One would imagine that her life has been committed to Taekwondo to the exclusion of everything else. But Loureda has no plans to give up on her education as her MMA career takes off. She has ambitions of a career in broadcasting as well, and it’s one that she is passionate about enough to share her time with as she enters MMA. “I went to an all girls private high school in Miami and it’s actually one of the most difficult in South Florida. While I was in high school, I also developed the first broadcast journalism program and that’s my career right now. I did leave my legacy at Our Lady of Lourdes Academy both with my broadcast journalism program I developed with my teachers in my first class and my Olympic dream. I didn’t get to go to the Olympics but I did go fight at the World’s level and did everything I wanted to do. Now I’m in college and I’m going to finish my degree. I’m going to pursue this. I’m going to be very influential. I’m going to win my debut and be very confident in myself. I know what I was meant to do with my life.”

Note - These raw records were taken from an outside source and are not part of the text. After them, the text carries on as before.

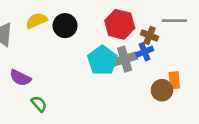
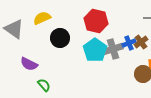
red hexagon: (120, 24) -> (96, 21), moved
black circle: (65, 26) -> (60, 38), moved
brown cross: (150, 36) -> (141, 42), moved, turned 32

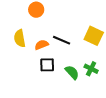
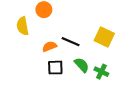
yellow semicircle: (20, 38) -> (23, 26), moved
green semicircle: (72, 72) -> (82, 65), moved

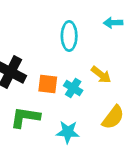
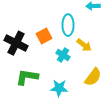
cyan ellipse: (69, 36) -> (68, 25), moved
orange square: (48, 84) -> (44, 36), moved, turned -35

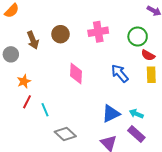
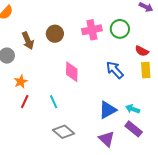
green circle: (138, 37) -> (120, 29), moved
cyan line: (45, 110) -> (54, 102), moved

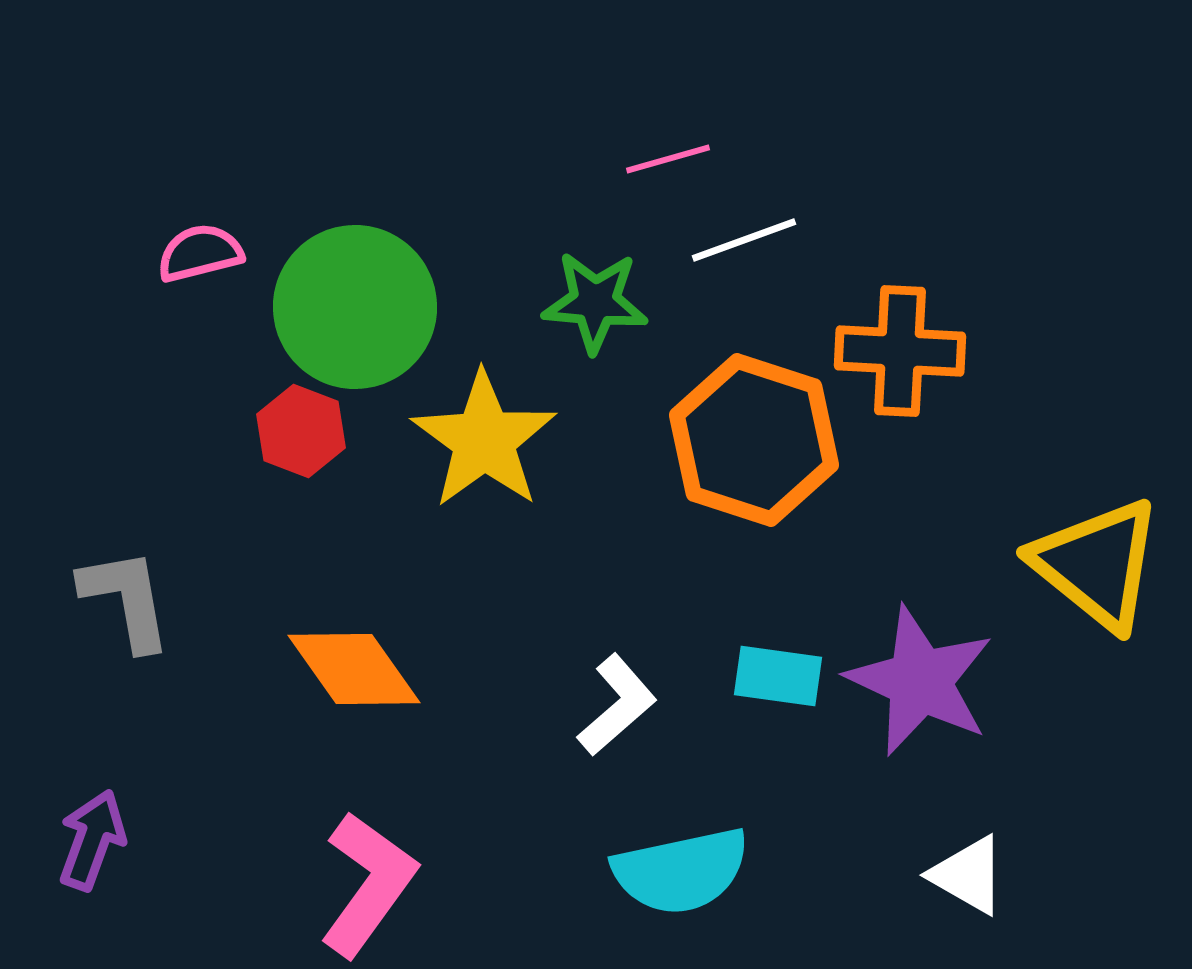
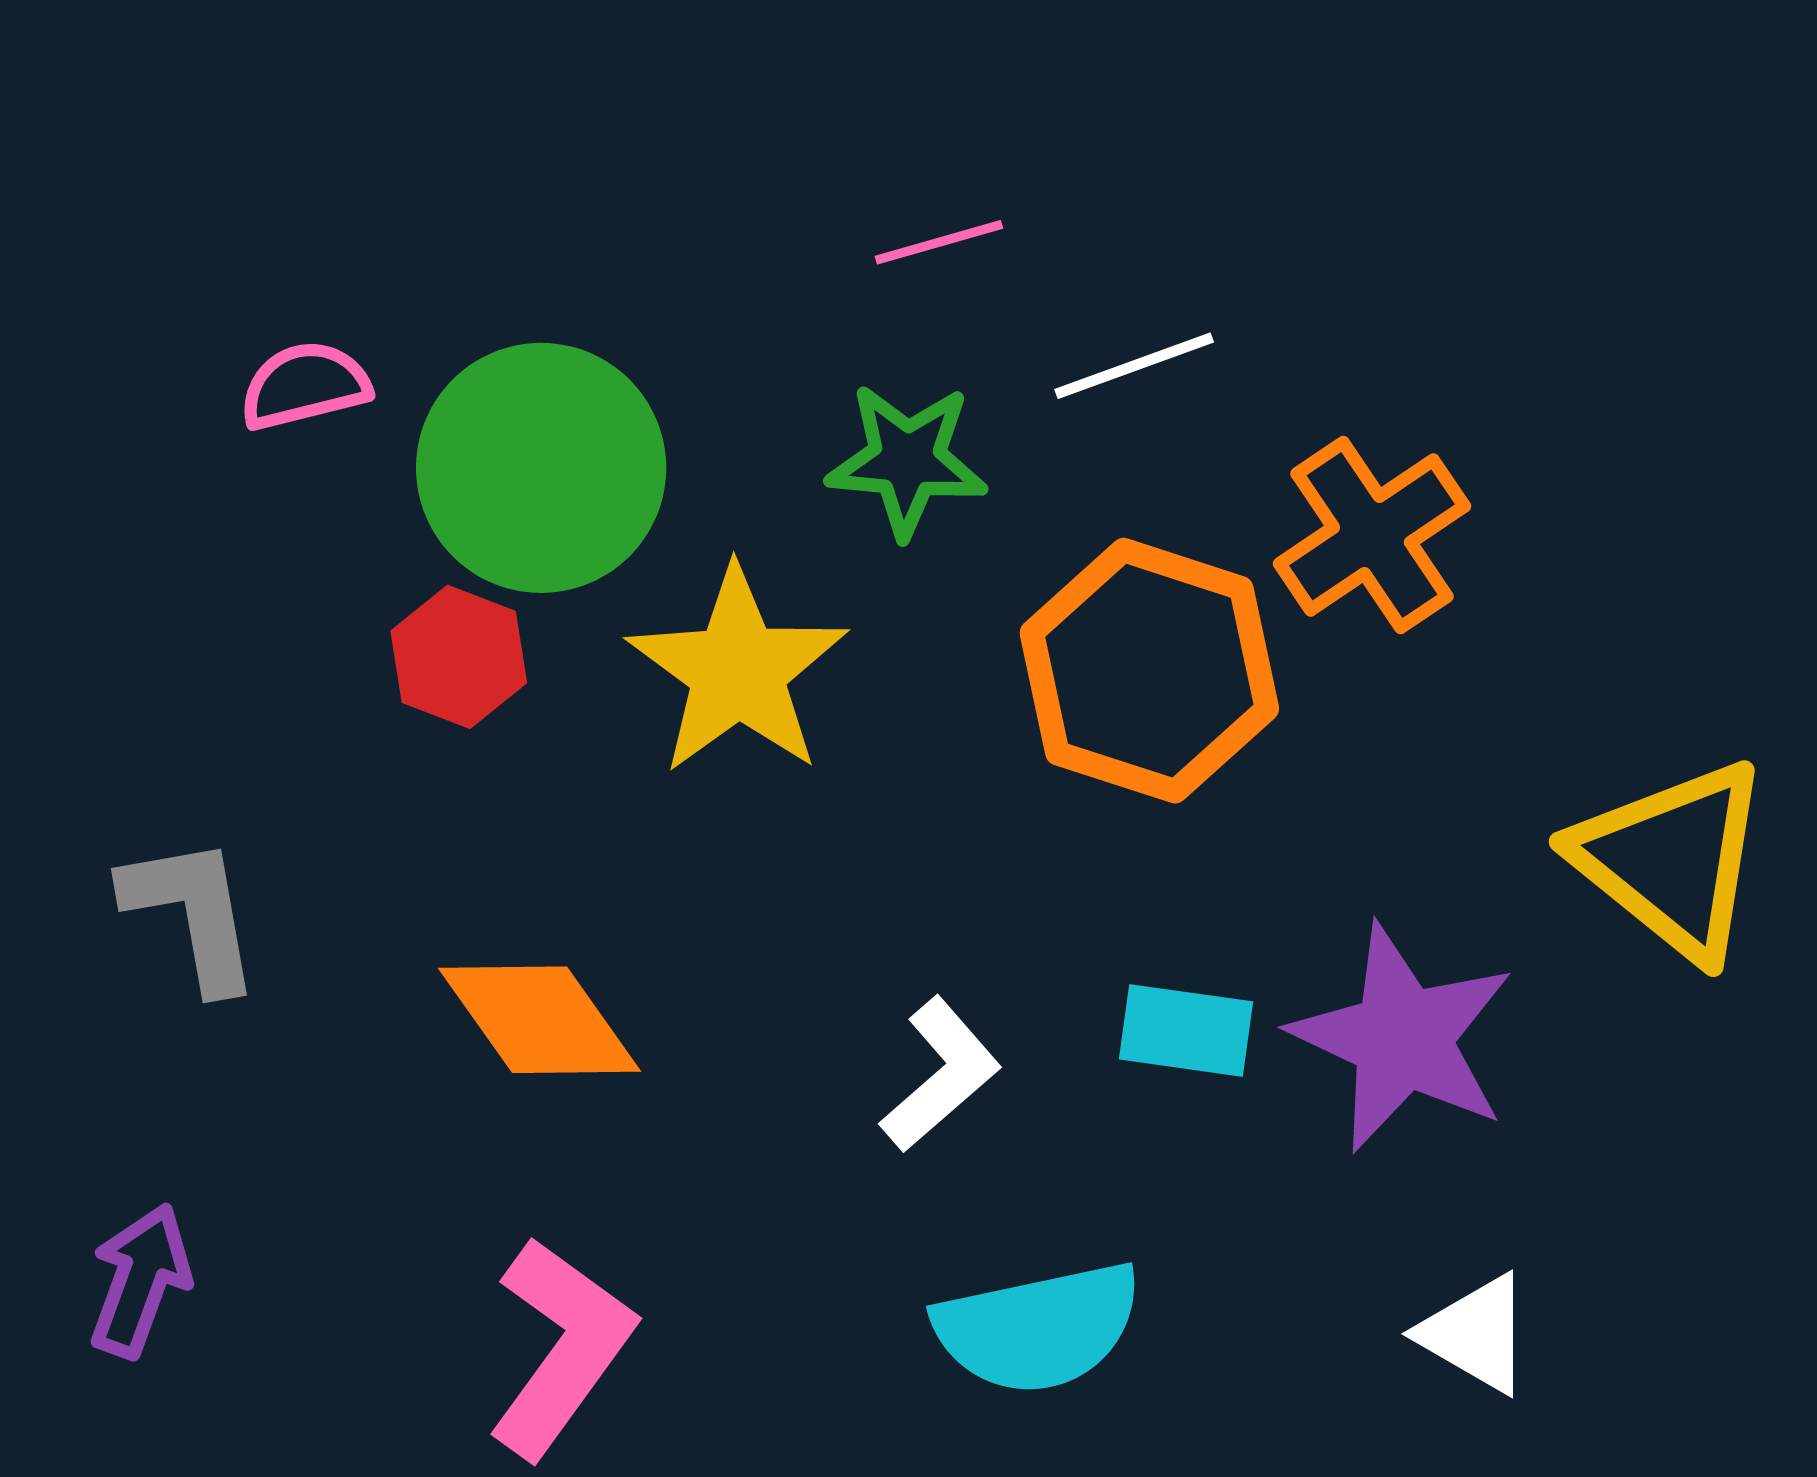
pink line: (668, 159) -> (939, 242), moved
orange cross: (900, 351) -> (1372, 535), turned -37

Her Bellator start has already thrown her a curveball as an opponent change has given her a new foe in Colleen Fletcher as she steps into the cage on Saturday. To help her prepare, she has joined American Top Team where she is around the likes of Joanna Jędrzejczyk and Kayla Harrison. A testament to her hard work, she has the rare privilege of being an amateur to train alongside the professionals at ATT.
So what does motivate a 20 year old to sacrifice the hallmarks of adolescence for the unforgiving world of professional sports? “My mentality is that I suffer now, I sacrifice now, I don’t have friends now, etc. but I’m going to live forever and I’m going to leave my legacy on this world forever.”
Valerie Loureda will take on Colleen Fletcher on the main card of Bellator 216 this Saturday, live on DAZN.